回転して正対しようとするのだが、近づいて螺旋の様にノアに巻き付く進路を取るユアを追いきれない。
「なにするの!」
ノアが叫んだ時には、左手を取られ後ろに回り込まれていた。
「はい、いっちょ上がり。大人しくしてね黒アミュちゃん」
ユアは優しくふんわり笑ってノアを拘束した。
左手をひねり上げ後ろに回ったが、ノアが痛くないように加減されていた。
黒い獣から同時に飛び出していたアミュアも、遂にノアの前まで来た。
「これでもくらえ!」
アミュアの右拳は後ろに引かれ上体が限界までねじり上げられ、踏み込みと同時に身体強化をまとい体重の乗った右ストレートとなりノアの顔面に迫った。
これは痛そう、と思ったノアが目を閉じ顔をしかめると。
パン!
と音だけが鳴り、痛みは来なかった。
「ちょっとアミュア。それ可愛そうだから!どうして殴るの?」
アミュアの右拳は、ユアの左手に受け止められプルプルしている。
ノアの顔にわずかという所で止められていた。
「いえ、意識を刈り取っておこうかと思いました」
無表情にアミュアが言う。
「いや、その力で殴ったら命も刈り取っちゃうよ!?」
アミュアは実はソリスから指導を受け、魔力切れでも生き延びれるようにと、体術も習っていたのだ。
そこに最近使えるようになり、ユアに指導を受けたラウマの身体強化が乗ると、そこいらの前衛ハンターを超える攻撃力を誇るのだった。
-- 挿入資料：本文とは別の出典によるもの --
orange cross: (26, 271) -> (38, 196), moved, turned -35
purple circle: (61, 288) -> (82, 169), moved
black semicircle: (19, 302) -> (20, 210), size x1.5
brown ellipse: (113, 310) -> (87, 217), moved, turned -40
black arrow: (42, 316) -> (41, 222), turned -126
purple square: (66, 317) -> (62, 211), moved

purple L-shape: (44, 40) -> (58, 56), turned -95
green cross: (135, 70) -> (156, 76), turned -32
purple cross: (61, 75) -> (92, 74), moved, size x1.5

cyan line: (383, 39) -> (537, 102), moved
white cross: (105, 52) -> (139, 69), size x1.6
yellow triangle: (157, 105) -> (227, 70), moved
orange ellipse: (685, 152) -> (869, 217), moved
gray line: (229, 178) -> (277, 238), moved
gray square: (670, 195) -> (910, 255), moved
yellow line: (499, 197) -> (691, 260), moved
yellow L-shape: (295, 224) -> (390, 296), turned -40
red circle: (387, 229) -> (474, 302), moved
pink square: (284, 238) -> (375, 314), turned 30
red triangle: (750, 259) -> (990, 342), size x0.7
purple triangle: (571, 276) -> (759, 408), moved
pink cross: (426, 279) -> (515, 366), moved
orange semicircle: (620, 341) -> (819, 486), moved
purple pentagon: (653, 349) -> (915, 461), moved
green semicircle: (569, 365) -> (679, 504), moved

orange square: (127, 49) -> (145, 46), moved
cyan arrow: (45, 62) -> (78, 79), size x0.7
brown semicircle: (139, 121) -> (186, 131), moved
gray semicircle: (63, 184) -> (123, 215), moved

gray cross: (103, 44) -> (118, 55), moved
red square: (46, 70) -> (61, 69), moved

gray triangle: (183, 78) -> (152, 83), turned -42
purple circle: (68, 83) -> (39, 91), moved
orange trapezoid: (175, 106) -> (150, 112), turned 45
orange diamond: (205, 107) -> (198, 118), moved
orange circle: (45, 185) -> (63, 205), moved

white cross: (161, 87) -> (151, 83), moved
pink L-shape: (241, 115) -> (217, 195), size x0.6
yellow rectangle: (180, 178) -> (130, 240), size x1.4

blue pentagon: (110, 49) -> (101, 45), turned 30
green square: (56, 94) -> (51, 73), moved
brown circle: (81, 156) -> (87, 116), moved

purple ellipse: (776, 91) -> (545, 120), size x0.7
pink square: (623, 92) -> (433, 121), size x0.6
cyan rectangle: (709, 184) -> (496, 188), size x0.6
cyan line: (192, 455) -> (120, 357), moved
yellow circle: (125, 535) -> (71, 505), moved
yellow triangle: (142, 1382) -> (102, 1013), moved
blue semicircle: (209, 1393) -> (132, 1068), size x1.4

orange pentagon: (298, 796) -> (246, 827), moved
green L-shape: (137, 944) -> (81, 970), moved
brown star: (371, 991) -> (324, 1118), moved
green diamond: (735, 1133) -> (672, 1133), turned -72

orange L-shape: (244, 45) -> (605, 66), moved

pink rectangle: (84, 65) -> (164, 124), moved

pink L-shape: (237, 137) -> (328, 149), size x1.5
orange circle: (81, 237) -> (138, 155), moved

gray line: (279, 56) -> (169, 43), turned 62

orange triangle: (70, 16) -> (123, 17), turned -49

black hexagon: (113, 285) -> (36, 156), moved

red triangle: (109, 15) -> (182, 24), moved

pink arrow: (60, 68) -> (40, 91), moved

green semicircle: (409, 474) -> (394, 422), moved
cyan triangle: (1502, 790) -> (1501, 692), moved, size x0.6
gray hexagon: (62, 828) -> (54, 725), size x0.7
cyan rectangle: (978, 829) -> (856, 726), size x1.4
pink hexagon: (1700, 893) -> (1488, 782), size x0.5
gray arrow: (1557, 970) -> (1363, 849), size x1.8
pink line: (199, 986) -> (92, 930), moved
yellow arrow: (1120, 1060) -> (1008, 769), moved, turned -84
ノアは事情が分からず目を白黒して2人を交互に見ていた。
「ちっ、仕方ありません。今は勘弁してあげます。命拾いしましたねノア」
「今舌打ちしたよね!?ほら!?命かかってたよね!?」
ユアは思いがけないアミュアの攻撃性にちょっとびっくりしたのだった。
「なんかイライラするのです、その黒いのを見ると」
と、結構酷いことを言われるノアであった。
ノアの拘束を解き、シルヴァ傭兵団流の拘束術でロープをかけるユア。
無駄なく身動き取れないよう縛り上げた。
「ごめんね暴れられると困るから。痛くないかな?」
とユアはノアにも優しいのだが、容赦は無く拘束し縄をマントで隠した。
連れて歩いても不審じゃないよう配慮しているのだ。
「まあ‥一旦そこで宿を取ろうか?どうせ泊まるところだったし」
ユアの言葉に従い、ロープで上半身が動けないノアを夜霧に乗せ歩いていくのだった。
以前に泊まった部屋とは別の3人部屋を取り、入室するユア達。
「3人部屋ってほど大きくないね。ベッド狭そう‥‥」
とユアはテンション低め。
拘束しているノアは一番奥のベッドに座らせた。
「ノアちゃんだよね?アミュアに聞いてたよ。暴れないならロープ解くけどどうする?」
ここまで大人しく付いてきたノアは、じっとユアを見る。
「暴れないし、逃げないからほどいて欲しい。」
静かにユアに告げる。
アミュアを見ないのは、ノアもなんだかアミュアが嫌いだからだった。
以前の夜に喧嘩別れして、そのままの感情なのだった。
アミュアもノアもツンとして、視線を合わせない。
「ユアみてください、テラスは前よりひろいです」
外を見に行ったアミュアが呼ぶ。
すっと立ち上がり、何でもないようにノアの手を取る。
「行ってみよ。ノアちゃんも来て」
そう言ってノアの手を引きながらテラスに出るユア。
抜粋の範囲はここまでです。